Ybanez v. Scott, et al
Filing
67
MINUTE ORDER granting 56 Defendants' Motion to Stay Discovery. Discovery STAYED. By Magistrate Judge Michael J. Watanabe on 2/3/2015.(emill)
IN THE UNITED STATES DISTRICT COURT
FOR THE DISTRICT OF COLORADO
Civil Action No. 14-cv-01059-MSK-MJW
NATHAN YBANEZ,
Plaintiff,
v.
BERNADETTE SCOTT, in her individual and official capacities as Lieutenant of the SCF
Mail Room, and
UNKNOWN SCF MAIL ROOM EMPLOYEE “C. Mathis,” in her individual capacity,
Defendants.
MINUTE ORDER
Entered by Magistrate Judge Michael J. Watanabe
It is hereby ORDERED that Defendants’ Motion to Stay Discovery (Docket No.
56) is GRANTED for the following reasons.
The Supreme Court established that evaluating the defense of immunity is a
threshold issue, and “[u]ntil this threshold immunity question is resolved, discovery
should not be allowed.” Siegert v.

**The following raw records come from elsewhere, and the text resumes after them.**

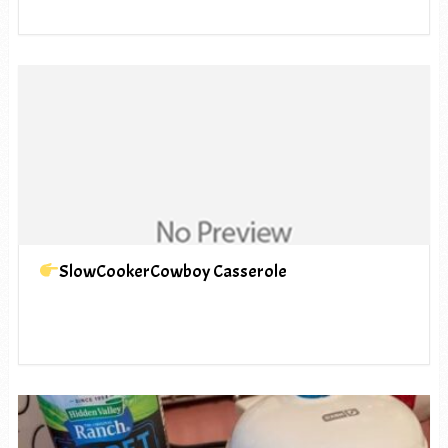
SlowCookerCowboy Casserole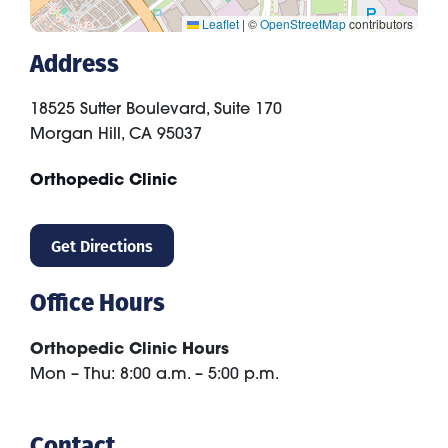
Leaflet
|
©
OpenStreetMap
contributors
Address
18525 Sutter Boulevard, Suite 170
Morgan Hill
,
CA
95037
Orthopedic Clinic
Get Directions
Office Hours
Orthopedic Clinic Hours
Mon – Thu: 8:00 a.m. – 5:00 p.m.
Contact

Gilley, 500 U.S. 226, 233 (1991) (citing Harlow v.
Fitzgerald, 457 U.S. 800, 818 (1982)); Workman v. Jordan, 958 F.2d 332, 336 (10th Cir.

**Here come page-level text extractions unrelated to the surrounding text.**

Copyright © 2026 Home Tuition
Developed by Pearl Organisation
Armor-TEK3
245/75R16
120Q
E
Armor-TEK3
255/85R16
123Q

1992) (same). That said, the defense of immunity “is not a bar to all discovery.” Rome
v. Romero, 225 F.R.D. 640, 643 (D. Colo. 2004). There are certain circumstances
when discovery is permissible despite an assertion of immunity, including cases alleging
official-capacity claims, requests for injunctive (as opposed to monetary) relief, and
claims against entities, not individuals. See Rome, 225 F.R.D. at 643. Also, permitting
discovery up until the point that qualified immunity is raised may be appropriate,
particularly when the defense is not advanced until the filing of a motion for summary
judgment. Id. at 643-44.
Here, Defendants raised qualified immunity early in the proceedings and prior to
the onset of discovery. Considering the early filing of the motion to dismiss premised in
part on qualified immunity, the court finds that the circumstances evaluated in Rome are
inapplicable to the case at hand.
When considering a stay of discovery in a broader context, this court has
considered the following factors: (1) the plaintiff's interests in proceeding expeditiously
with the civil action and the potential prejudice to plaintiff of a delay; (2) the burden on
the defendants; (3) the convenience to the court; (4) the interests of persons not parties
to the civil litigation; and (5) the public interest. See String Cheese Incident v. Stylus
Show, Inc., 02-cv-01934-LTB-PA, 2006 WL 894955, at *2 (D. Colo. Mar. 30, 2006).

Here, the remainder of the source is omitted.